(Saved entries)
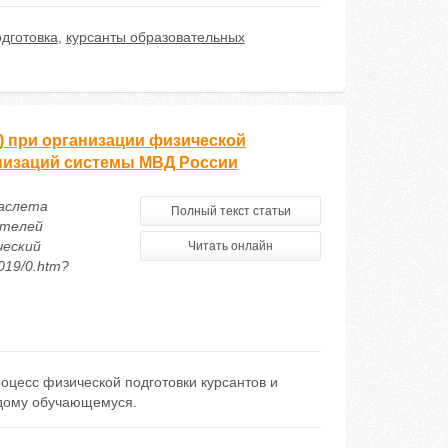
одготовка
,
курсанты образовательных
) при организации физической
анизаций системы МВД России
раслета
Полный текст статьи
ателей
ческий
Читать онлайн
019/0.htm?
оцесс физической подготовки курсантов и
ждому обучающемуся.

*Work required*
Please give only the count of lines above containing "физической".

*Reply to the task*
2